Featuring a refreshing dose of humor and copious amounts of action, most of which utilizes the speed-ramping technique to maximum effect, Jenkins constructs a film that pleasantly defies expectations. While the first part of the film is somewhat plodding, and could have used more Themyscira and less London, when Wonder Woman is finally let loose, in the warzone commonly known as No Man’s Land no less, it is a glorious thing.

Gal Gadot perfectly embodies the strength, charm and heart that has made the character so endearing and inspiring for over seventy years. Her overall chemistry with the supporting cast really helps the film to overcome some of its flaws, most of which are associated with the usual trappings of the superhero film genre. Most notably the climatic fight with Ares that feels uneven and not as interesting as the human action occurring around the fringes.

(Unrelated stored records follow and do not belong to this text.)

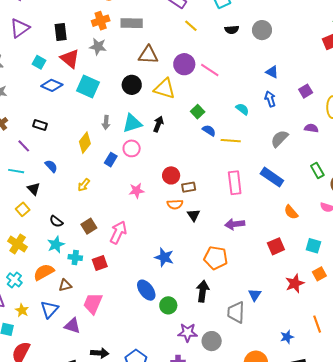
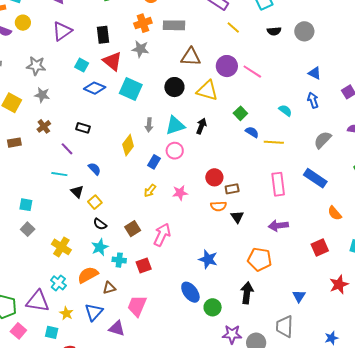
yellow arrow: (84, 185) -> (150, 191), moved
yellow square: (23, 209) -> (95, 202), moved
gray trapezoid: (236, 312) -> (285, 326), moved

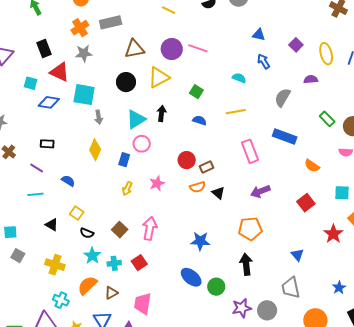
yellow triangle: (207, 91) -> (159, 78), turned -30
gray arrow: (149, 125) -> (99, 117), moved
blue semicircle: (252, 132) -> (199, 120), moved
black triangle: (77, 192) -> (52, 225), moved

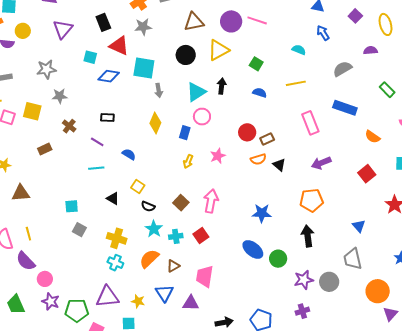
gray semicircle: (283, 98) -> (342, 69), turned 30
cyan cross: (61, 300) -> (115, 263), moved

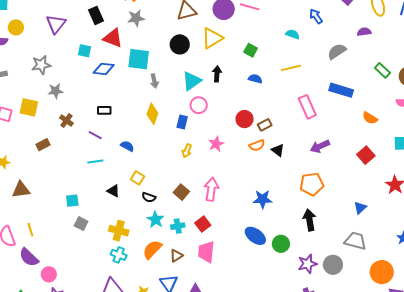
blue triangle: (359, 226) -> (360, 208), turned 32
gray trapezoid: (353, 259) -> (355, 241), turned 120
pink trapezoid: (205, 276) -> (206, 252), moved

Thankfully though, Wonder Woman does not feel beholden to the three DCEU films that came before it, nor does it waste time setting up future films. Instead Jenkins’ film, like Wonder Woman herself, marches to the beat of her own drum; confidently wrapping its lasso of truth around the legs of, and proceeding to toss aside, the patriarchal standards that Hollywood reinforces with each new superhero film. When Queen Hippolyta tells Diana that the world “doesn’t deserve [her]” she is right. We do not deserve a film as entertaining as Wonder Woman, considering the hassle Jenkins went through to get it to the screen in the first place, but we are glad it is here nonetheless.